**Input for this task**
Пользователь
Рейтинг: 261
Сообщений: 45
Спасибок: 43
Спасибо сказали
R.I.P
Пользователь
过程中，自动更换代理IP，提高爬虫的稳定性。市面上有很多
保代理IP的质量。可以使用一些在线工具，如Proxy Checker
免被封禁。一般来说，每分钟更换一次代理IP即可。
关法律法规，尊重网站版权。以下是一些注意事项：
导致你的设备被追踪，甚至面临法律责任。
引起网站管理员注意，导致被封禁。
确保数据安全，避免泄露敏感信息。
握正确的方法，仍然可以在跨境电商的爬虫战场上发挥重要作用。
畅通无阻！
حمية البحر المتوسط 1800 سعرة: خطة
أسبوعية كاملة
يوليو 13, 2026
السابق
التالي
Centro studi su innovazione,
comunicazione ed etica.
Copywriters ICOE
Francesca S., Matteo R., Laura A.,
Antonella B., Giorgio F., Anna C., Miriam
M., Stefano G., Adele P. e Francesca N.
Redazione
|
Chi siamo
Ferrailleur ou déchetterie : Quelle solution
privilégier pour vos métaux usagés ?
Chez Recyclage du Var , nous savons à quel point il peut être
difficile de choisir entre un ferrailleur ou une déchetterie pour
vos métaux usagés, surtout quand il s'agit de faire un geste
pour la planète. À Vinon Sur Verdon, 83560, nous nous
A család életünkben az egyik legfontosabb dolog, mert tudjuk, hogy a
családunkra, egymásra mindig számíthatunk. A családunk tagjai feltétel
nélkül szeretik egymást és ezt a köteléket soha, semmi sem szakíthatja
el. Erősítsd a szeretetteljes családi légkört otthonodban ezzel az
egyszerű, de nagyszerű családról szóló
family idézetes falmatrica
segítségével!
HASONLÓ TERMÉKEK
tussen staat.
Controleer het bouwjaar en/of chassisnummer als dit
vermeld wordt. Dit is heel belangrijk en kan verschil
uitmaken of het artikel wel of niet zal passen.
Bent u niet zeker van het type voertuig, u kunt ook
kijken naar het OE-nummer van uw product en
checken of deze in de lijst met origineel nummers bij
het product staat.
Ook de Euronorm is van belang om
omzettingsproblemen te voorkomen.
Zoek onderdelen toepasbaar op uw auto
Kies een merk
* * *
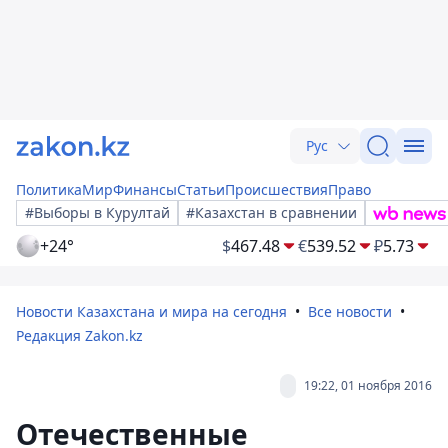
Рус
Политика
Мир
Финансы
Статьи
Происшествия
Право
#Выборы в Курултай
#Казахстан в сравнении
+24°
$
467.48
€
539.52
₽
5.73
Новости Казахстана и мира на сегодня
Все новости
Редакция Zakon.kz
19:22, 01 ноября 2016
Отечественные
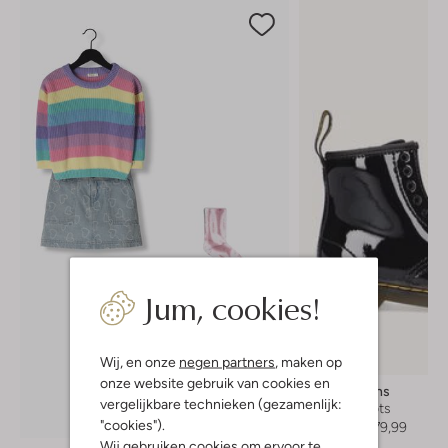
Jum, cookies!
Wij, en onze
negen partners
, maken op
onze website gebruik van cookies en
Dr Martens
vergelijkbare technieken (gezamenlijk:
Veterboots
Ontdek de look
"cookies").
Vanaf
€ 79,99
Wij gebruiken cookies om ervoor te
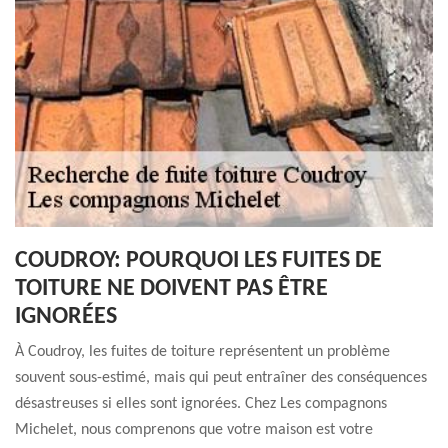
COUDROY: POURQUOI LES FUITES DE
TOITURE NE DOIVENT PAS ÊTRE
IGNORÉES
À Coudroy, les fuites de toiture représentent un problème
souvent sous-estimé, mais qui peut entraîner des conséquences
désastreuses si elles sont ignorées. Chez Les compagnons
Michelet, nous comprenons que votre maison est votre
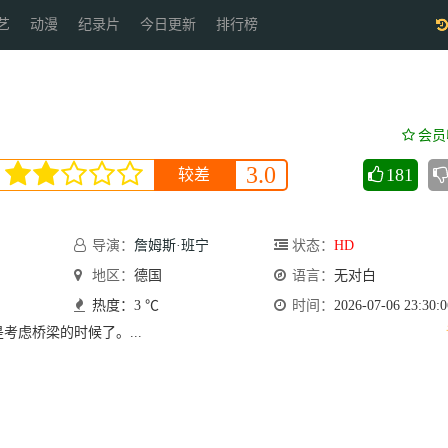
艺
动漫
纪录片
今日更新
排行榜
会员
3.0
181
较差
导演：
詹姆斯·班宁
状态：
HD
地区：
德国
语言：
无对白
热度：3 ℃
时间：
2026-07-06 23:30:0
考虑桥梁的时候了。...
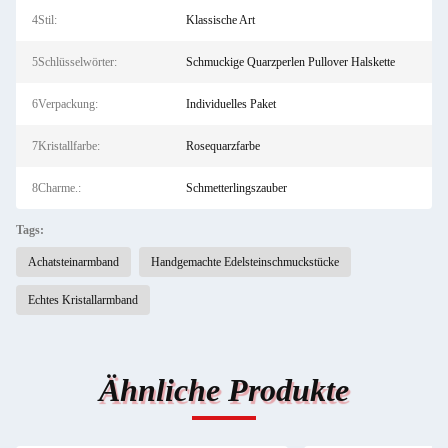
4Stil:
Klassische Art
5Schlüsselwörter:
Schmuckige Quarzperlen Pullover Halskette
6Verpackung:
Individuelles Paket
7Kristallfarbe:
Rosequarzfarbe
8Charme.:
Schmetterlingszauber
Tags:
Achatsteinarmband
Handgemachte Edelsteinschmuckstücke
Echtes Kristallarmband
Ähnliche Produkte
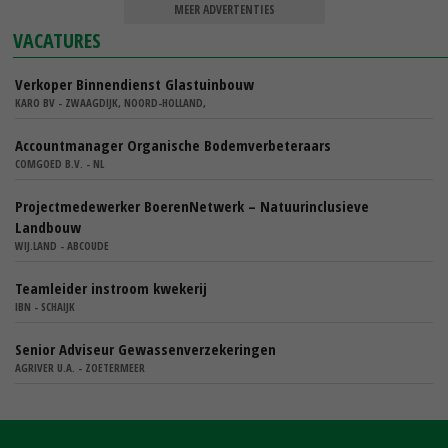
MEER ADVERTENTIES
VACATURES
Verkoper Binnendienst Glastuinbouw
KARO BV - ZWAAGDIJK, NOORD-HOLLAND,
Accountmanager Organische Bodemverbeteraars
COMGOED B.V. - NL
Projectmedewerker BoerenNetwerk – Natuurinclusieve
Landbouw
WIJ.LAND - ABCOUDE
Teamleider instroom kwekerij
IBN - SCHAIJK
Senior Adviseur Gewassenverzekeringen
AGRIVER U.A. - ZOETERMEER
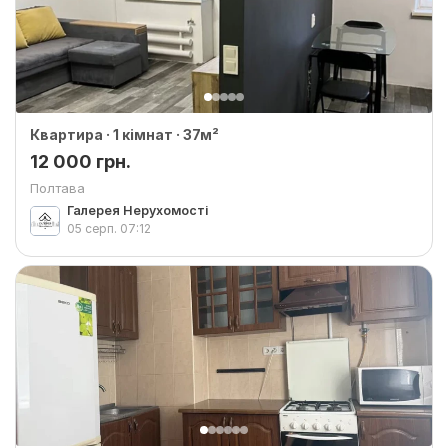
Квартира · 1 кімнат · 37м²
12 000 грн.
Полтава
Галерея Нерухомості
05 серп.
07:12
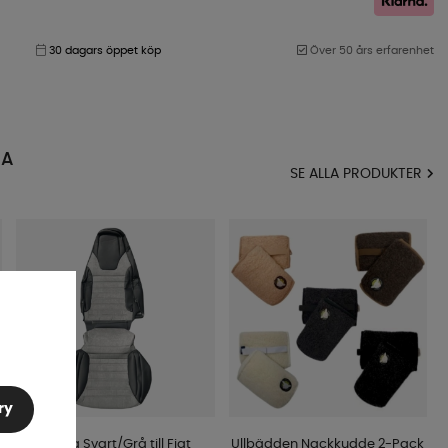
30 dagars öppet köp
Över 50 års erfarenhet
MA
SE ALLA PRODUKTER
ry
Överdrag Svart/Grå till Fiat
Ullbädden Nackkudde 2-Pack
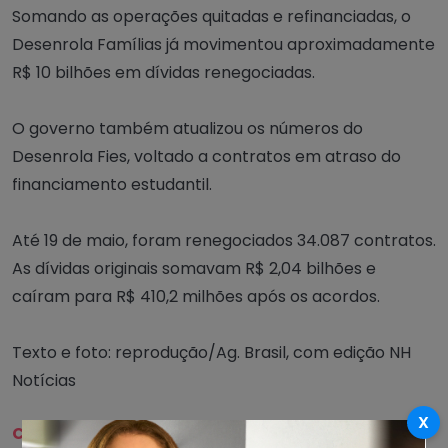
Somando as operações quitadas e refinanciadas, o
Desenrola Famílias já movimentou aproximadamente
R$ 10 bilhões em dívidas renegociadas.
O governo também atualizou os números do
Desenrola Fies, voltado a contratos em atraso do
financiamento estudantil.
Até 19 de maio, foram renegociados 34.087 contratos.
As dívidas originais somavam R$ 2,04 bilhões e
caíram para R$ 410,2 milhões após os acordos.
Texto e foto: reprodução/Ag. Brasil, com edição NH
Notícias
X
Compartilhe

**Exercise brief**
Work out how many lines of the data include the word "Desenrola", and write that number alone.

**Answer to this problem**
2